Von der Flöte zu den Vocals. Peter Heppner, Xavier Naidoo, Der Graf. Und jetzt Nena.
Nena. Endlich Nena. (lacht) Nena, weil Nena dem Titelsong „Morgenstund” eine ganz besondere, stimmliche Note verleiht. Wir haben uns kurz nach „Weltreise“, dem zweiten Album, in unserer damaligen Heimatstadt Hamburg getroffen und wollten etwas zusammen machen. Aber irgendwie hatte es sich nicht ergeben. Dann verstrich die Zeit. Und jetzt war die Zeit reif für eine Zusammenarbeit.
Und warum Nena?
Gegenfrage: Wen gibt es außer Nena? Es gibt Nena – und es gibt … Nena. Vor allem im deutschsprachigen Raum und als weibliche Künstlerin. Sie hat so eine Authentizität und ist ihrem Stil über all die Jahre so sehr treu geblieben. Das ist heutzutage absolute Seltenheit, zumal ja – gerade in der schnelllebigen Musikbranche – an Künstlern immer gezerrt und gerüttelt wird, sie sollten sich irgendjemandem oder an irgendetwas anpassen. Da hat Nena Gott sei Dank nicht mitgemacht. Sie ist klaren Blickes ihren Weg gegangen – und dieser Weg führte schlussendlich zu unserer Kooperation. (lacht)

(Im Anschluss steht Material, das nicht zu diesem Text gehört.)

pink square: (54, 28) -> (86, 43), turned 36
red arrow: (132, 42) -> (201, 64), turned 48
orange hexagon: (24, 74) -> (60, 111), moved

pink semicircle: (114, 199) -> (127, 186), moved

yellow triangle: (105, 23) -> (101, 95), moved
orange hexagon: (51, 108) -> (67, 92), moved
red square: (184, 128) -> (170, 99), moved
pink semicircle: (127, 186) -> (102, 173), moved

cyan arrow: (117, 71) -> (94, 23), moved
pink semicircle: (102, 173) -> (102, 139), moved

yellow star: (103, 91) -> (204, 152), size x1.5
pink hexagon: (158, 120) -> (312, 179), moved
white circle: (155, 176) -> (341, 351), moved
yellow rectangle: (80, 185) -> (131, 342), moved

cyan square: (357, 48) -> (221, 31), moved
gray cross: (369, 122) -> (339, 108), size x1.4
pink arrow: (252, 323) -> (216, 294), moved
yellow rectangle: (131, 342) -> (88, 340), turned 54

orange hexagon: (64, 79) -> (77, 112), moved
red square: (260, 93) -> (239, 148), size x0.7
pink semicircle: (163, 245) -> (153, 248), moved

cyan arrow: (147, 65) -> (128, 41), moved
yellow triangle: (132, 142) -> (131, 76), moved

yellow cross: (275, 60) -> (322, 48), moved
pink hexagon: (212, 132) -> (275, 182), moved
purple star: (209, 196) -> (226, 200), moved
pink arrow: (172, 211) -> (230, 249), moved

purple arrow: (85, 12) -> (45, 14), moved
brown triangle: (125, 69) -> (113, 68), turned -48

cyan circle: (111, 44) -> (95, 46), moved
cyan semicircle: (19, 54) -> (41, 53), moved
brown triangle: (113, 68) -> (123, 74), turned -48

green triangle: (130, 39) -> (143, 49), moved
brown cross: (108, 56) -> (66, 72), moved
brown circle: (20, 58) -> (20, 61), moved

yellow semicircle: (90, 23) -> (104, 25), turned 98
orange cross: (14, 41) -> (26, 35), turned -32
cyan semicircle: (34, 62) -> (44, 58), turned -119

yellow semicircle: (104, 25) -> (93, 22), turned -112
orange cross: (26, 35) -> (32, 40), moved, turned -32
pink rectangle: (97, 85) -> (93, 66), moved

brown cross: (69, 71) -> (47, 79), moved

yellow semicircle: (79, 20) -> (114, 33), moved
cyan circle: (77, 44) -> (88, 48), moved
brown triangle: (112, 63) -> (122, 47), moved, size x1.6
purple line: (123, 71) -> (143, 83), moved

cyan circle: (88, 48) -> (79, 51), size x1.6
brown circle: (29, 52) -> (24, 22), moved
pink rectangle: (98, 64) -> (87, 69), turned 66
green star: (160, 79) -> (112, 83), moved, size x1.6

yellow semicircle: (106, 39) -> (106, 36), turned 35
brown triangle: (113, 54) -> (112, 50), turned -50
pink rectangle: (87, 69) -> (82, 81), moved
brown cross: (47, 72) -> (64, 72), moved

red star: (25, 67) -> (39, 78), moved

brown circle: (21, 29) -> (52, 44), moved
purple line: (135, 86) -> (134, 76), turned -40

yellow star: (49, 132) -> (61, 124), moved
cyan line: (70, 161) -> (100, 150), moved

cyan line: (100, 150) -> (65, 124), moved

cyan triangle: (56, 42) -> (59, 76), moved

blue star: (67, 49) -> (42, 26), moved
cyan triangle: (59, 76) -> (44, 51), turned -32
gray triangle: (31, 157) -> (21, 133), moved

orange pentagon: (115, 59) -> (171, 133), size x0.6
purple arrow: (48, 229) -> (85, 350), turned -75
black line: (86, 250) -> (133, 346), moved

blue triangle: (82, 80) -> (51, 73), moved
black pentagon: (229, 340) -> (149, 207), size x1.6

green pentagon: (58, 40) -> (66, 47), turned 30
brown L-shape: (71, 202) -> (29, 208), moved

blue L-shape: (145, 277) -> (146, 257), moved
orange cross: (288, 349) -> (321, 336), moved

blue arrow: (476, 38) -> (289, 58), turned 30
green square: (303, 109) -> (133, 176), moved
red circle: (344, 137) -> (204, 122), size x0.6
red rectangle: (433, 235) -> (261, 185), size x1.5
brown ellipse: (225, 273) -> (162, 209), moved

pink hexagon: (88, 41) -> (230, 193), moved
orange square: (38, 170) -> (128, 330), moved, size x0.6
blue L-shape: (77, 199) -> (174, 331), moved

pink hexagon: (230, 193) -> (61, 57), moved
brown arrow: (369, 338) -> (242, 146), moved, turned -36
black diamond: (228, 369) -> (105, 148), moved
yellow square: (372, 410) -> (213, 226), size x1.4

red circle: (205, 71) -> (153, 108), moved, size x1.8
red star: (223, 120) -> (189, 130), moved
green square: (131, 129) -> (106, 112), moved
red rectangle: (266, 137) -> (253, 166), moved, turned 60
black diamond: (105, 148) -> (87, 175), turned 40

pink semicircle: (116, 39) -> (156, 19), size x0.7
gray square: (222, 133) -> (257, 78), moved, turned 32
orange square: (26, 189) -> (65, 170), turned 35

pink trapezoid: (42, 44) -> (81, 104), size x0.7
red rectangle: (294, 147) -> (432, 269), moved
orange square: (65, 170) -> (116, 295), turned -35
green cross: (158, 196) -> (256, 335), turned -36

Nena gibt dem Titelsong „Morgenstund“ eine Stimme. Ich bin sehr auf die Live-Version gespannt, zumal der Song … nun ja …
Ohne dich unterbrechen zu wollen, weiß ich, was du meinst. „Zumal der Song sehr vocallastig ist”, wolltest du sagen?! (lacht)
Exakt. Und ich vermute, dass Nena nicht auf der kompletten Tour mitreisen wird.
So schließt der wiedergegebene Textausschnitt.